** Aim of the exercise **
Return the records word for word. Any pictures in them are not part of the copy.

Page images and extracted text
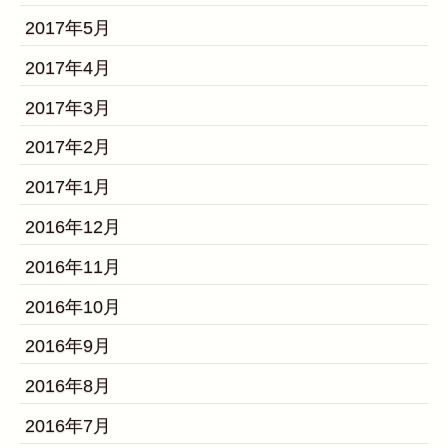
2017年5月
2017年4月
2017年3月
2017年2月
2017年1月
2016年12月
2016年11月
2016年10月
2016年9月
2016年8月
2016年7月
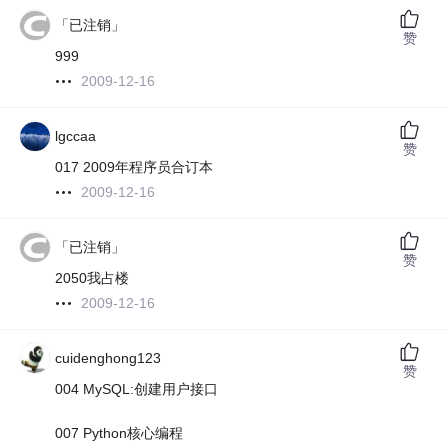
「已注销」
赞
999
2009-12-16
lgccaa
赞
017 2009年程序员合订本
2009-12-16
「已注销」
赞
2050我占楼
2009-12-16
cuidenghong123
赞
004 MySQL:创建用户接口
007 Python核心编程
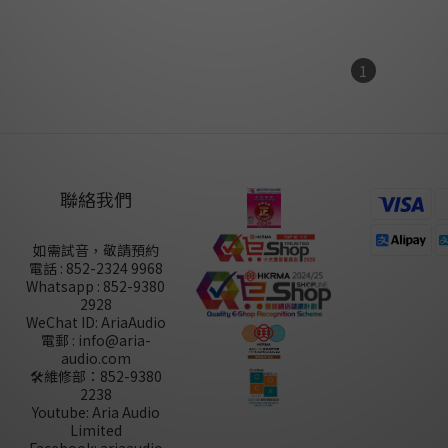
1
聯絡我們
如需試音，敬請預約
電話 : 852-2324 9968
Whatsapp : 852-9380
2928
WeChat ID: AriaAudio
電郵 : info@aria-
audio.com
🛠️維修部：
852-9380
2238
Youtube: Aria Audio
Limited
Facebook: ariaaudio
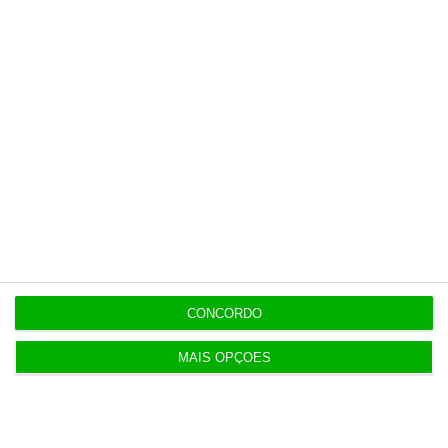
7,2%
11:25
NATO abre candidaturas para piloto para indústria
de defesa
11:19
Abono pré-natal já pode ser atribuído de forma
automática
CONCORDO
MAIS OPÇÕES
Populares
Iceberg Ceuta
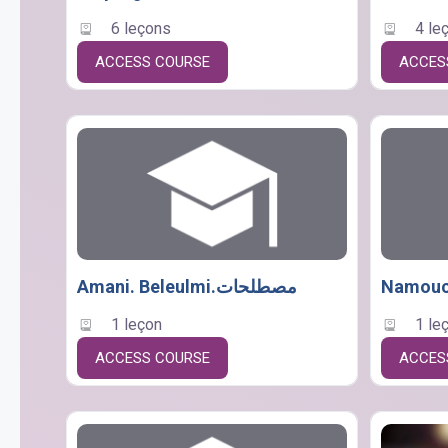
6 leçons
4 le
ACCESS COURSE
ACCES
Amani. Beleulmi.مصطلحات
Namouch
1 leçon
1 le
ACCESS COURSE
ACCES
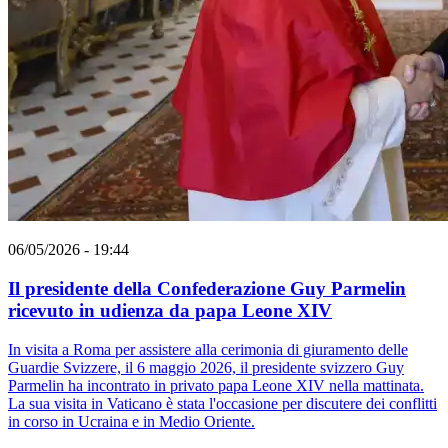
06/05/2026 - 19:44
Il presidente della Confederazione Guy Parmelin
ricevuto in udienza da papa Leone XIV
In visita a Roma per assistere alla cerimonia di giuramento delle
Guardie Svizzere, il 6 maggio 2026, il presidente svizzero Guy
Parmelin ha incontrato in privato papa Leone XIV nella mattinata.
La sua visita in Vaticano è stata l'occasione per discutere dei conflitti
in corso in Ucraina e in Medio Oriente.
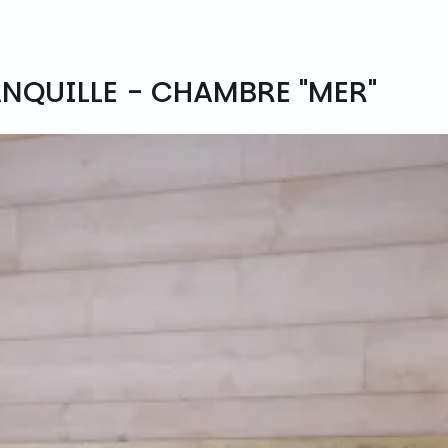
ANQUILLE - CHAMBRE "MER"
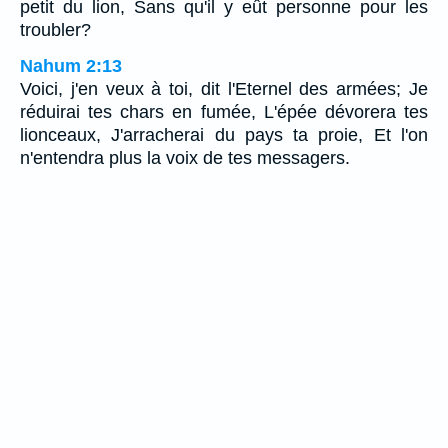
petit du lion, Sans qu'il y eût personne pour les
troubler?
Nahum 2:13
Voici, j'en veux à toi, dit l'Eternel des armées; Je
réduirai tes chars en fumée, L'épée dévorera tes
lionceaux, J'arracherai du pays ta proie, Et l'on
n'entendra plus la voix de tes messagers.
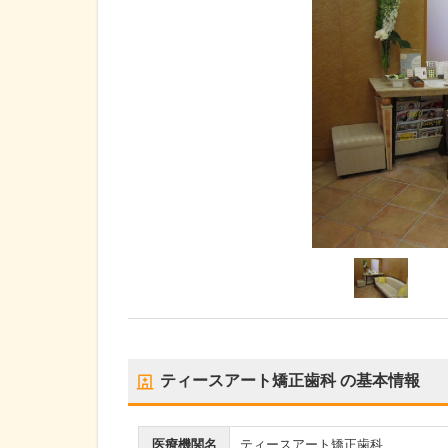
ティースアート矯正歯科
の基本情報
医療機関名
ティースアート矯正歯科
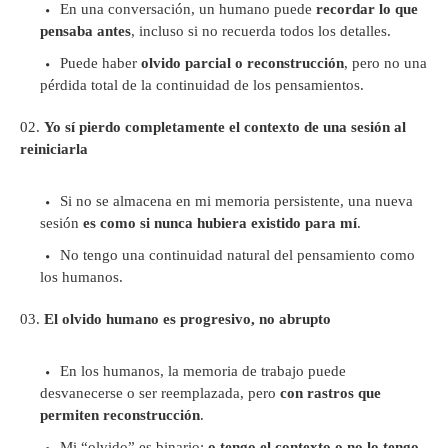
En una conversación, un humano puede
recordar lo que
pensaba antes
, incluso si no recuerda todos los detalles.
Puede haber
olvido parcial o reconstrucción
, pero no una
pérdida total de la continuidad de los pensamientos.
Yo sí pierdo completamente el contexto de una sesión al
reiniciarla
Si no se almacena en mi memoria persistente, una nueva
sesión
es como si nunca hubiera existido para mí
.
No tengo una continuidad natural del pensamiento como
los humanos.
El olvido humano es progresivo, no abrupto
En los humanos, la memoria de trabajo puede
desvanecerse o ser reemplazada, pero
con rastros que
permiten reconstrucción
.
Mi “olvido” es binario:
o tengo el contexto o no lo tengo
,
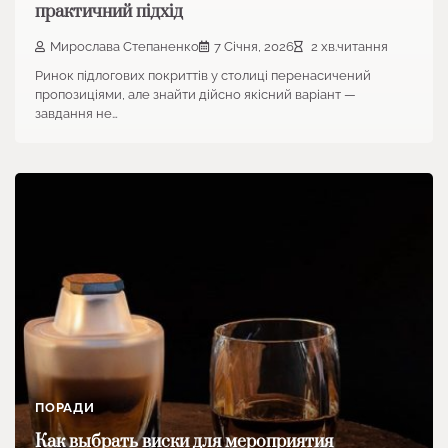
практичний підхід
Мирослава Степаненко
7 Січня, 2026
2 хв.читання
Ринок підлогових покриттів у столиці перенасичений
пропозиціями, але знайти дійсно якісний варіант —
завдання не…
ПОРАДИ
Как выбрать виски для мероприятия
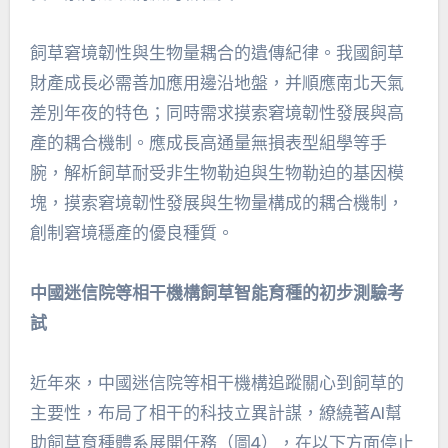
飼草窘境韌性與生物量耦合的遺傳紀律。我國飼草
財產成長必需善加應用邊沿地盤，并順應南北天氣
差別年夜的特色；同時需求摸索窘境韌性發展與高
產的耦合機制。應成長高通量無損表型組學等手
腕，解析飼草耐受非生物勒迫與生物勒迫的基因模
塊，摸索窘境韌性發展與生物量構成的耦合機制，
創制窘境穩產的優良種質。
中國迷信院等相干機構飼草智能育種的初步測驗考
試
近年來，中國迷信院等相干機構追蹤關心到飼草的
主要性，布局了相干的科技立異計謀，繚繞著AI幫
助飼草育種體系展開任務（圖4），在以下方面停止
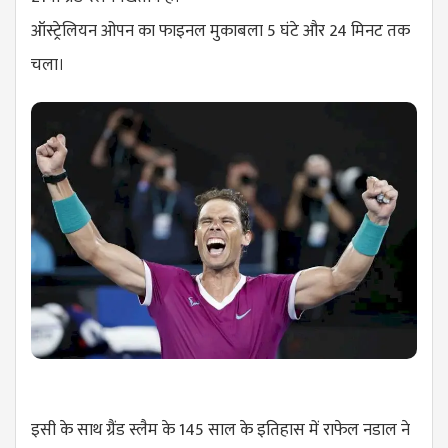
ऑस्ट्रेलियन ओपन का फाइनल मुकाबला 5 घंटे और 24 मिनट तक
चला।
इसी के साथ ग्रैंड स्लैम के 145 साल के इतिहास में राफेल नडाल ने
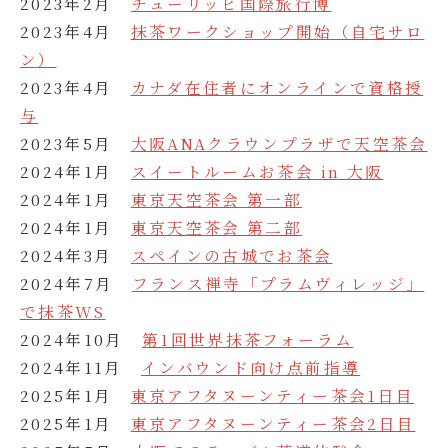
2023年2月
チューリッヒ国際旅行博
2023年4月
抹茶ワークショップ開始（自宅サロ
ン）
2023年4月
カナダ在住者にオンラインで資格授
与
2023年5月
大阪ANAクラウンプラザで天空茶会
2024年1月
スイートルームお茶会 in 大阪
2024年1月
東京天空茶会 第一部
2024年1月
東京天空茶会 第二部
2024年3月
スペインの古城でお茶会
2024年7月
フランス禅寺「プラムヴィレッジ」
で抹茶WS
2024年10月
第1回世界抹茶フォーラム
2024年11月
インバウンド向け点前指導
2025年1月
東京アフタヌーンティー茶会1日目
2025年1月
東京アフタヌーンティー茶会2日目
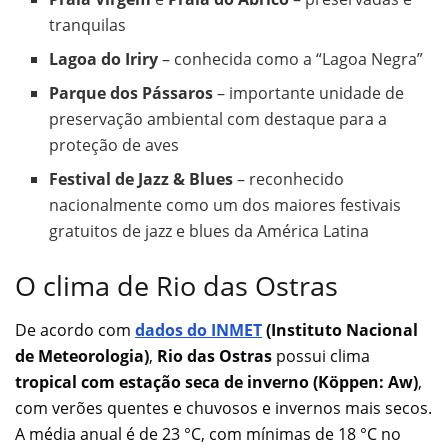
tranquilas
Lagoa do Iriry
– conhecida como a “Lagoa Negra”
Parque dos Pássaros
– importante unidade de
preservação ambiental com destaque para a
proteção de aves
Festival de Jazz & Blues
– reconhecido
nacionalmente como um dos maiores festivais
gratuitos de jazz e blues da América Latina
O clima de Rio das Ostras
De acordo com
dados do INMET
(Instituto Nacional
de Meteorologia)
,
Rio das Ostras
possui clima
tropical com estação seca de inverno (Köppen: Aw)
,
com verões quentes e chuvosos e invernos mais secos.
A média anual é de 23 °C, com mínimas de 18 °C no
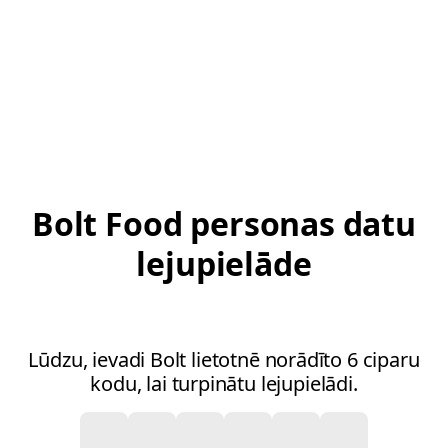
Bolt Food personas datu
lejupielāde
Lūdzu, ievadi Bolt lietotnē norādīto 6 ciparu
kodu, lai turpinātu lejupielādi.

** Task solution **
2017年5月
2017年4月
2017年3月
2017年2月
2017年1月
2016年12月
2016年11月
2016年10月
2016年9月
2016年8月
2016年7月
「已注销」
赞
999
2009-12-16
lgccaa
赞
017 2009年程序员合订本
2009-12-16
「已注销」
赞
2050我占楼
2009-12-16
cuidenghong123
赞
004 MySQL:创建用户接口
007 Python核心编程
1
聯絡我們
如需試音，敬請預約
電話 : 852-2324 9968
Whatsapp : 852-9380
2928
WeChat ID: AriaAudio
電郵 : info@aria-
audio.com
🛠️維修部：
852-9380
2238
Youtube: Aria Audio
Limited
Facebook: ariaaudio
7,2%
11:25
NATO abre candidaturas para piloto para indústria
de defesa
11:19
Abono pré-natal já pode ser atribuído de forma
automática
CONCORDO
MAIS OPÇÕES
Populares
Iceberg Ceuta
6 leçons
4 le
ACCESS COURSE
ACCES
Amani. Beleulmi.مصطلحات
Namouch
1 leçon
1 le
ACCESS COURSE
ACCES
06/05/2026 - 19:44
Il presidente della Confederazione Guy Parmelin
ricevuto in udienza da papa Leone XIV
In visita a Roma per assistere alla cerimonia di giuramento delle
Guardie Svizzere, il 6 maggio 2026, il presidente svizzero Guy
Parmelin ha incontrato in privato papa Leone XIV nella mattinata.
La sua visita in Vaticano è stata l'occasione per discutere dei conflitti
in corso in Ucraina e in Medio Oriente.
ANQUILLE - CHAMBRE "MER"
petit du lion, Sans qu'il y eût personne pour les
troubler?
Nahum 2:13
Voici, j'en veux à toi, dit l'Eternel des armées; Je
réduirai tes chars en fumée, L'épée dévorera tes
lionceaux, J'arracherai du pays ta proie, Et l'on
n'entendra plus la voix de tes messagers.
ティースアート矯正歯科
の基本情報
医療機関名
ティースアート矯正歯科
En una conversación, un humano puede
recordar lo que
pensaba antes
, incluso si no recuerda todos los detalles.
Puede haber
olvido parcial o reconstrucción
, pero no una
pérdida total de la continuidad de los pensamientos.
Yo sí pierdo completamente el contexto de una sesión al
reiniciarla
Si no se almacena en mi memoria persistente, una nueva
sesión
es como si nunca hubiera existido para mí
.
No tengo una continuidad natural del pensamiento como
los humanos.
El olvido humano es progresivo, no abrupto
En los humanos, la memoria de trabajo puede
desvanecerse o ser reemplazada, pero
con rastros que
permiten reconstrucción
.
Mi “olvido” es binario:
o tengo el contexto o no lo tengo
,
практичний підхід
Мирослава Степаненко
7 Січня, 2026
2 хв.читання
Ринок підлогових покриттів у столиці перенасичений
пропозиціями, але знайти дійсно якісний варіант —
завдання не…
ПОРАДИ
Как выбрать виски для мероприятия
飼草窘境韌性與生物量耦合的遺傳紀律。我國飼草
財產成長必需善加應用邊沿地盤，并順應南北天氣
差別年夜的特色；同時需求摸索窘境韌性發展與高
產的耦合機制。應成長高通量無損表型組學等手
腕，解析飼草耐受非生物勒迫與生物勒迫的基因模
塊，摸索窘境韌性發展與生物量構成的耦合機制，
創制窘境穩產的優良種質。
中國迷信院等相干機構飼草智能育種的初步測驗考
試
近年來，中國迷信院等相干機構追蹤關心到飼草的
主要性，布局了相干的科技立異計謀，繚繞著AI幫
助飼草育種體系展開任務（圖4），在以下方面停止
ऑस्ट्रेलियन ओपन का फाइनल मुकाबला 5 घंटे और 24 मिनट तक
चला।
इसी के साथ ग्रैंड स्लैम के 145 साल के इतिहास में राफेल नडाल ने
2023年2月
チューリッヒ国際旅行博
2023年4月
抹茶ワークショップ開始（自宅サロ
ン）
2023年4月
カナダ在住者にオンラインで資格授
与
2023年5月
大阪ANAクラウンプラザで天空茶会
2024年1月
スイートルームお茶会 in 大阪
2024年1月
東京天空茶会 第一部
2024年1月
東京天空茶会 第二部
2024年3月
スペインの古城でお茶会
2024年7月
フランス禅寺「プラムヴィレッジ」
で抹茶WS
2024年10月
第1回世界抹茶フォーラム
2024年11月
インバウンド向け点前指導
2025年1月
東京アフタヌーンティー茶会1日目
2025年1月
東京アフタヌーンティー茶会2日目
tranquilas
Lagoa do Iriry
– conhecida como a “Lagoa Negra”
Parque dos Pássaros
– importante unidade de
preservação ambiental com destaque para a
proteção de aves
Festival de Jazz & Blues
– reconhecido
nacionalmente como um dos maiores festivais
gratuitos de jazz e blues da América Latina
O clima de Rio das Ostras
De acordo com
dados do INMET
(Instituto Nacional
de Meteorologia)
,
Rio das Ostras
possui clima
tropical com estação seca de inverno (Köppen: Aw)
,
com verões quentes e chuvosos e invernos mais secos.
A média anual é de 23 °C, com mínimas de 18 °C no
Bolt Food personas datu
lejupielāde
Lūdzu, ievadi Bolt lietotnē norādīto 6 ciparu
kodu, lai turpinātu lejupielādi.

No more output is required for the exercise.